Records contained in a dataset
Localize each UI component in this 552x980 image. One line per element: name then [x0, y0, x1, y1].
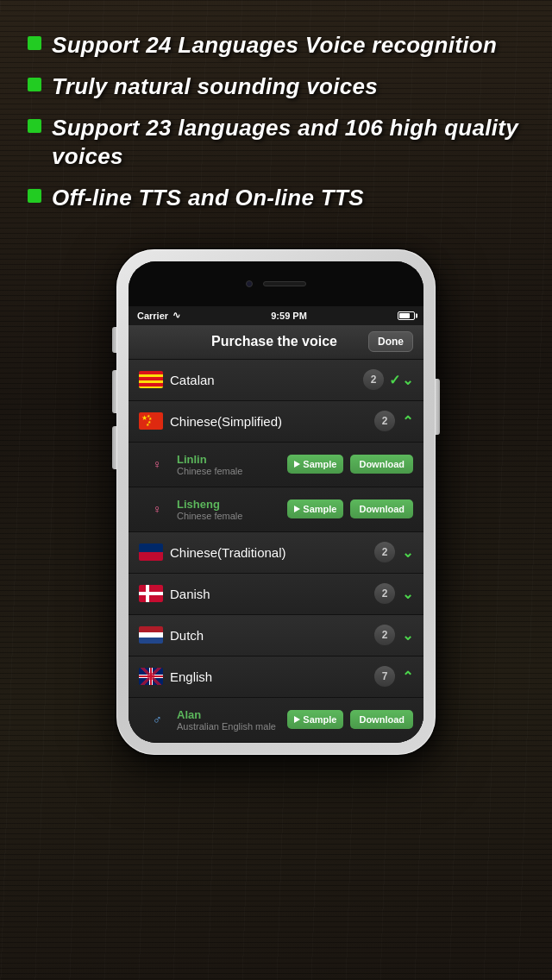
feature-text-2: Truly natural sounding voices: [52, 72, 378, 102]
carrier-label: Carrier: [137, 311, 168, 321]
language-name-english: English: [170, 669, 374, 684]
language-name-catalan: Catalan: [170, 373, 363, 387]
language-row-english[interactable]: English 7 ⌃: [129, 656, 423, 698]
status-left: Carrier ∿: [137, 310, 180, 321]
play-icon-lisheng: [294, 506, 300, 512]
voice-desc-lisheng: Chinese female: [177, 511, 280, 521]
features-section: Support 24 Languages Voice recognition T…: [0, 0, 552, 242]
bullet-icon-2: [28, 78, 41, 91]
sample-label-alan: Sample: [303, 714, 336, 725]
count-badge-chinese-traditional: 2: [374, 542, 395, 562]
voice-name-linlin: Linlin: [177, 453, 280, 466]
flag-dk: [139, 585, 163, 602]
count-badge-catalan: 2: [363, 369, 384, 390]
count-badge-dutch: 2: [374, 625, 395, 645]
wifi-icon: ∿: [172, 310, 180, 321]
time-display: 9:59 PM: [271, 311, 307, 321]
chevron-arrow-catalan[interactable]: ⌄: [402, 372, 413, 388]
battery-fill: [399, 313, 410, 318]
download-button-alan[interactable]: Download: [350, 710, 413, 729]
download-button-lisheng[interactable]: Download: [350, 499, 413, 518]
language-list: Catalan 2 ✓ ⌄ ★ ★ ★ ★ ★ Chinese(Simplifi…: [129, 360, 423, 743]
status-bar: Carrier ∿ 9:59 PM: [129, 306, 423, 325]
voice-info-alan: Alan Australian English male: [177, 708, 280, 732]
language-row-chinese-simplified[interactable]: ★ ★ ★ ★ ★ Chinese(Simplified) 2 ⌃: [129, 401, 423, 443]
count-badge-danish: 2: [374, 583, 395, 604]
language-name-chinese-simplified: Chinese(Simplified): [170, 414, 374, 429]
camera-icon: [246, 280, 253, 287]
flag-catalan-stripes: [139, 371, 163, 388]
power-button: [436, 379, 440, 435]
nav-title: Purchase the voice: [180, 334, 368, 349]
feature-item-3: Support 23 languages and 106 high qualit…: [28, 114, 524, 173]
bullet-icon-1: [28, 36, 41, 50]
download-button-linlin[interactable]: Download: [350, 455, 413, 474]
battery-icon: [398, 311, 415, 320]
feature-text-4: Off-line TTS and On-line TTS: [52, 184, 364, 213]
language-row-catalan[interactable]: Catalan 2 ✓ ⌄: [129, 360, 423, 401]
feature-text-3: Support 23 languages and 106 high qualit…: [52, 114, 524, 173]
flag-catalan: [139, 371, 163, 388]
flag-uk: [139, 668, 163, 685]
voice-info-linlin: Linlin Chinese female: [177, 453, 280, 476]
count-badge-chinese-simplified: 2: [374, 411, 395, 431]
language-name-chinese-traditional: Chinese(Traditional): [170, 545, 374, 560]
navigation-bar: Purchase the voice Done: [129, 325, 423, 360]
voice-desc-alan: Australian English male: [177, 721, 280, 732]
gender-icon-lisheng: ♀: [153, 502, 170, 516]
language-row-danish[interactable]: Danish 2 ⌄: [129, 574, 423, 615]
phone-mockup: Carrier ∿ 9:59 PM Purchase the voice Don…: [0, 249, 552, 755]
status-right: [398, 311, 415, 320]
sample-button-alan[interactable]: Sample: [287, 710, 343, 729]
sample-label-linlin: Sample: [303, 459, 336, 469]
phone-top-bar: [129, 261, 423, 306]
voice-name-lisheng: Lisheng: [177, 498, 280, 511]
voice-info-lisheng: Lisheng Chinese female: [177, 498, 280, 521]
phone-outer: Carrier ∿ 9:59 PM Purchase the voice Don…: [116, 249, 436, 755]
count-badge-english: 7: [374, 666, 395, 687]
gender-icon-linlin: ♀: [153, 457, 170, 471]
chevron-down-icon-catalan: ✓: [389, 372, 400, 388]
language-row-chinese-traditional[interactable]: Chinese(Traditional) 2 ⌄: [129, 532, 423, 574]
language-row-dutch[interactable]: Dutch 2 ⌄: [129, 615, 423, 656]
voice-name-alan: Alan: [177, 708, 280, 721]
flag-tw: [139, 543, 163, 561]
feature-item-1: Support 24 Languages Voice recognition: [28, 31, 524, 60]
play-icon-linlin: [294, 461, 300, 468]
chevron-up-icon-english[interactable]: ⌃: [402, 669, 413, 685]
chevron-down-icon-danish[interactable]: ⌄: [402, 586, 413, 602]
voice-row-linlin: ♀ Linlin Chinese female Sample Download: [129, 443, 423, 487]
volume-up-button: [112, 370, 116, 413]
feature-item-4: Off-line TTS and On-line TTS: [28, 184, 524, 213]
flag-nl: [139, 626, 163, 644]
chevron-down-icon-chinese-traditional[interactable]: ⌄: [402, 544, 413, 561]
phone-screen: Carrier ∿ 9:59 PM Purchase the voice Don…: [129, 261, 423, 743]
sample-button-linlin[interactable]: Sample: [287, 455, 343, 474]
volume-down-button: [112, 426, 116, 469]
bullet-icon-3: [28, 119, 41, 133]
voice-row-lisheng: ♀ Lisheng Chinese female Sample Download: [129, 487, 423, 532]
bullet-icon-4: [28, 189, 41, 203]
sample-label-lisheng: Sample: [303, 504, 336, 514]
language-name-dutch: Dutch: [170, 628, 374, 643]
flag-cn: ★ ★ ★ ★ ★: [139, 412, 163, 430]
sample-button-lisheng[interactable]: Sample: [287, 499, 343, 518]
chevron-up-icon-chinese-simplified[interactable]: ⌃: [402, 413, 413, 430]
play-icon-alan: [294, 716, 300, 723]
speaker-icon: [263, 281, 306, 286]
language-name-danish: Danish: [170, 587, 374, 601]
voice-row-alan: ♂ Alan Australian English male Sample Do…: [129, 698, 423, 743]
gender-icon-alan: ♂: [153, 713, 170, 726]
feature-item-2: Truly natural sounding voices: [28, 72, 524, 102]
feature-text-1: Support 24 Languages Voice recognition: [52, 31, 497, 60]
chevron-down-icon-dutch[interactable]: ⌄: [402, 627, 413, 644]
done-button[interactable]: Done: [368, 331, 413, 352]
voice-desc-linlin: Chinese female: [177, 466, 280, 476]
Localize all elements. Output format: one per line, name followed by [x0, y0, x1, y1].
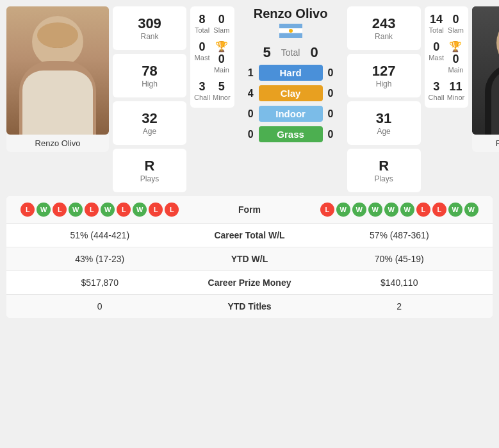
clay-right-score: 0 [328, 88, 341, 99]
left-form-badges: L W L W L W L W L L [14, 203, 186, 217]
left-career-wl: 51% (444-421) [14, 230, 186, 240]
right-age-value: 31 [354, 110, 414, 127]
total-score-right: 0 [310, 44, 318, 61]
left-flag [279, 24, 302, 38]
right-plays-value: R [354, 158, 414, 174]
right-rank-value: 243 [354, 15, 414, 32]
right-total-value: 14 [429, 13, 445, 26]
left-slam-value: 0 [213, 13, 231, 26]
career-wl-label: Career Total W/L [186, 230, 314, 240]
svg-rect-2 [279, 33, 302, 38]
right-form-badges: L W W W W W L L W W [314, 203, 486, 217]
right-chall-value: 3 [429, 80, 445, 94]
left-minor-label: Minor [213, 94, 231, 101]
left-chall-label: Chall [194, 94, 210, 101]
form-label: Form [186, 204, 314, 215]
right-ytd-wl: 70% (45-19) [314, 254, 486, 264]
left-total-value: 8 [194, 13, 210, 26]
hard-badge: Hard [259, 65, 323, 81]
left-mast-value: 0 [194, 40, 210, 54]
left-player-name-label: Renzo Olivo [6, 135, 109, 152]
left-rank-value: 309 [119, 15, 180, 32]
left-trophy-icon: 🏆 [215, 41, 228, 52]
right-slam-label: Slam [447, 26, 465, 34]
right-minor-value: 11 [447, 80, 465, 94]
left-high-label: High [119, 79, 180, 88]
grass-right-score: 0 [328, 129, 341, 140]
right-minor-label: Minor [447, 94, 465, 101]
ytd-titles-label: YTD Titles [186, 301, 314, 311]
right-total-label: Total [429, 26, 445, 34]
left-prize: $517,870 [14, 278, 186, 288]
svg-point-3 [289, 29, 293, 33]
hard-right-score: 0 [328, 67, 341, 79]
left-mast-label: Mast [194, 54, 210, 62]
left-rank-label: Rank [119, 32, 180, 41]
total-score-left: 5 [263, 44, 271, 61]
left-plays-label: Plays [119, 174, 180, 183]
indoor-badge: Indoor [259, 106, 323, 122]
right-chall-label: Chall [429, 94, 445, 101]
right-career-wl: 57% (487-361) [314, 230, 486, 240]
left-high-value: 78 [119, 63, 180, 79]
left-minor-value: 5 [213, 80, 231, 94]
left-ytd-titles: 0 [14, 301, 186, 311]
right-mast-label: Mast [429, 54, 445, 62]
left-age-value: 32 [119, 110, 180, 127]
right-mast-value: 0 [429, 40, 445, 54]
left-ytd-wl: 43% (17-23) [14, 254, 186, 264]
prize-label: Career Prize Money [186, 278, 314, 288]
ytd-wl-label: YTD W/L [186, 254, 314, 264]
right-player-name-label: Facundo Mena [472, 135, 499, 152]
right-slam-value: 0 [447, 13, 465, 26]
grass-badge: Grass [259, 126, 323, 142]
left-main-value: 0 [213, 53, 231, 66]
right-trophy-icon: 🏆 [449, 41, 462, 52]
indoor-right-score: 0 [328, 108, 341, 120]
left-plays-value: R [119, 158, 180, 174]
right-high-label: High [354, 79, 414, 88]
clay-badge: Clay [259, 85, 323, 101]
center-left-name: Renzo Olivo [254, 6, 328, 21]
right-plays-label: Plays [354, 174, 414, 183]
right-main-value: 0 [447, 53, 465, 66]
left-chall-value: 3 [194, 80, 210, 94]
svg-rect-0 [279, 24, 302, 28]
clay-left-score: 4 [241, 88, 254, 99]
grass-left-score: 0 [241, 129, 254, 140]
indoor-left-score: 0 [241, 108, 254, 120]
right-age-label: Age [354, 127, 414, 136]
hard-left-score: 1 [241, 67, 254, 79]
total-label: Total [281, 47, 300, 58]
left-main-label: Main [213, 66, 231, 74]
left-slam-label: Slam [213, 26, 231, 34]
right-main-label: Main [447, 66, 465, 74]
right-high-value: 127 [354, 63, 414, 79]
left-total-label: Total [194, 26, 210, 34]
right-ytd-titles: 2 [314, 301, 486, 311]
right-rank-label: Rank [354, 32, 414, 41]
left-age-label: Age [119, 127, 180, 136]
right-prize: $140,110 [314, 278, 486, 288]
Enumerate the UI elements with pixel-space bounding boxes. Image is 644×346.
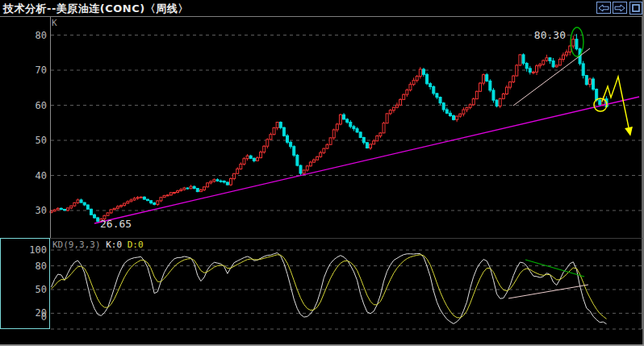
main-axis-tick: 50 [0, 135, 47, 146]
kd-axis-tick: 0 [0, 311, 47, 323]
main-axis-tick: 60 [0, 100, 47, 111]
d-line [52, 255, 607, 319]
kd-k-value: K:0 [106, 240, 122, 250]
kd-d-value: D:0 [128, 240, 144, 250]
chart-canvas[interactable]: 80.3026.65 [0, 0, 644, 346]
main-axis-tick: 70 [0, 65, 47, 76]
label-low: 26.65 [100, 218, 132, 230]
technical-analysis-window: 技术分析--美原油连(CONC)〈周线〉 80.3026.65 K 807060… [0, 0, 644, 346]
date-axis-bar: 周线 200307112004030711200503071120060307 [0, 331, 644, 344]
panel-separator [0, 238, 642, 239]
candlestick-series [50, 34, 608, 222]
kd-axis-tick: 80 [0, 261, 47, 272]
kd-axis-tick: 100 [0, 244, 47, 256]
main-chart-corner-label: K [52, 18, 57, 28]
trendline-magenta [94, 97, 639, 223]
label-high: 80.30 [534, 29, 566, 41]
kd-trendline-pink [508, 285, 588, 298]
main-axis-tick: 30 [0, 205, 47, 216]
kd-header: KD(9,3,3) K:0 D:0 [52, 240, 144, 250]
kd-axis-tick: 50 [0, 284, 47, 295]
main-axis-tick: 40 [0, 170, 47, 181]
arrow-yellow-head [625, 127, 633, 136]
main-axis-line [50, 17, 51, 238]
main-axis-tick: 80 [0, 30, 47, 41]
kd-indicator-label: KD(9,3,3) [52, 240, 101, 250]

**WORK TO COMPLETE**.
In the entries above, find each line that includes the string "lisheng" and copy it.

**SOLUTION**.
play-icon-lisheng: [294, 506, 300, 512]
voice-desc-lisheng: Chinese female: [177, 511, 280, 521]
download-button-lisheng[interactable]: Download: [350, 499, 413, 518]
gender-icon-lisheng: ♀: [153, 502, 170, 516]
voice-name-lisheng: Lisheng: [177, 498, 280, 511]
voice-info-lisheng: Lisheng Chinese female: [177, 498, 280, 521]
voice-row-lisheng: ♀ Lisheng Chinese female Sample Download: [129, 487, 423, 532]
sample-label-lisheng: Sample: [303, 504, 336, 514]
sample-button-lisheng[interactable]: Sample: [287, 499, 343, 518]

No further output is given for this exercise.